Em abril, Irã e Estados Unidos iniciaram negociações mediadas por Omã sobre o programa nuclear iraniano, foco de tensões com os países ocidentais. As conversações estão paralisadas desde junho, após os Estados Unidos bombardearam as instalações subterrâneas de enriquecimento de urânio em Fordo, ao sul de Teerã. Também foram atingidas instalações nucleares em Isfahan e Natanz, no centro do país.
Manifestações contra o alto custo de vida
No quinto dia do movimento de contestação, na quinta-feira, pelo menos cinco manifestantes foram mortos e cerca de 30 outros ficaram feridos em dois confrontos violentos no oeste do país. Um jovem membro da milícia Basij, vinculada aos Guardiões da Revolução, também foi morto.
Apesar das expectativas, Teerã - onde os protestos começaram no domingo - permaneceu relativamente calma. Segundo a agência Tasnim, 30 pessoas foram presas na capital por 'perturbação da ordem pública'. No total, as detenções detenções podem chegar a cerca de cem pessoas, de acordo com estimativas da mídia estatal.
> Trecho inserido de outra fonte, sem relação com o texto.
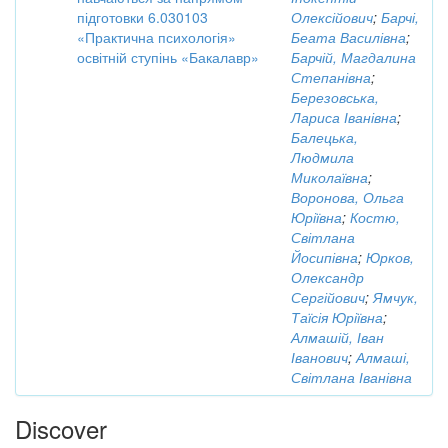
підготовки 6.030103
Олексійович
;
Барчі,
«Практична психологія»
Беата Василівна
;
освітній ступінь «Бакалавр»
Барчій, Магдалина
Степанівна
;
Березовська,
Лариса Іванівна
;
Балецька,
Людмила
Миколаївна
;
Воронова, Ольга
Юріївна
;
Костю,
Світлана
Йосипівна
;
Юрков,
Олександр
Сергійович
;
Ямчук,
Таїсія Юріївна
;
Алмашій, Іван
Іванович
;
Алмаші,
Світлана Іванівна
Discover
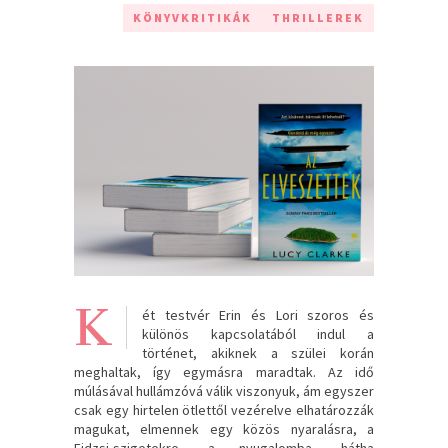
KÖNYVKRITIKÁK
THRILLEREK
K
ét testvér Erin és Lori szoros és
különös kapcsolatából indul a
történet, akiknek a szülei korán
meghaltak, így egymásra maradtak. Az idő
múlásával hullámzóvá válik viszonyuk, ám egyszer
csak egy hirtelen ötlettől vezérelve elhatározzák
magukat, elmennek egy közös nyaralásra, a
Fidzsi-szigetekre, a nyugalomba, hátha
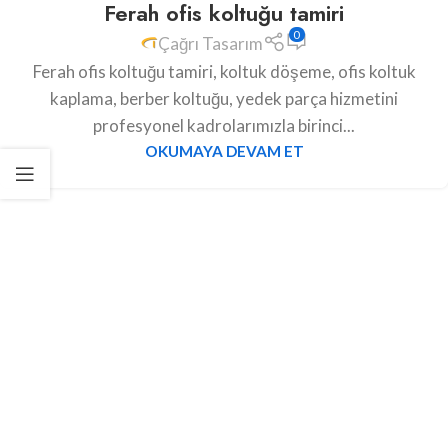
Ferah ofis koltuğu tamiri
0
Çağrı Tasarım
Ferah ofis koltuğu tamiri, koltuk döşeme, ofis koltuk
kaplama, berber koltuğu, yedek parça hizmetini
profesyonel kadrolarımızla birinci...
OKUMAYA DEVAM ET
Em Azna, na província de Lorestan, no oeste, uma delegacia foi atacada ao anoitecer. De acordo com a agência de notícias Fars, "um grupo de manifestantes aproveitou um protesto para atacar uma delegacia". O prédio e carros da polícia foram incendiados. Em vídeos divulgados nas redes sociais, é claramente audível o uso de armas de fogo pelas forças de segurança.
Mais cedo, a polícia também recorreu a armas de fogo na cidade de Lordegan, no oeste. Segundo a agência Fars, manifestantes "atiraram pedras contra prédios administrativos, incluindo a sede do governo local, uma mesquita, a prefeitura e bancos". Vídeos compartilhados mostram protestos em cerca de 20 outras cidades do interior. Mais uma vez, a polícia usou gás lacrimogêneo e fez disparos com armas de fogo.
Tentativas de apaziguamento
Foi decretado feriado nesta sexta-feira (2) e no sábado (3). As autoridades também anunciaram que as aulas em todas as universidades da capital serão realizadas a distância até 9 de janeiro para evitar aglomerações.
A greve dos comerciantes do bazar da capital, motivada pela queda do rial - desvalorizado em quase um terço em relação ao dólar no último ano -, rapidamente ganhou caráter político com a adesão dos estudantes. O movimento se estendeu às cidades do interior, onde ocorreram a maioria dos confrontos.
A queda da moeda, somada à hiperinflação de dois dígitos, vem corroendo o poder de compra dos iranianos há anos, alimentando a insatisfação popular.
Até agora, os protestos permanecem menores que os que abalaram o país no fim de 2022, após a morte sob custódia da jovem Mahsa Amini.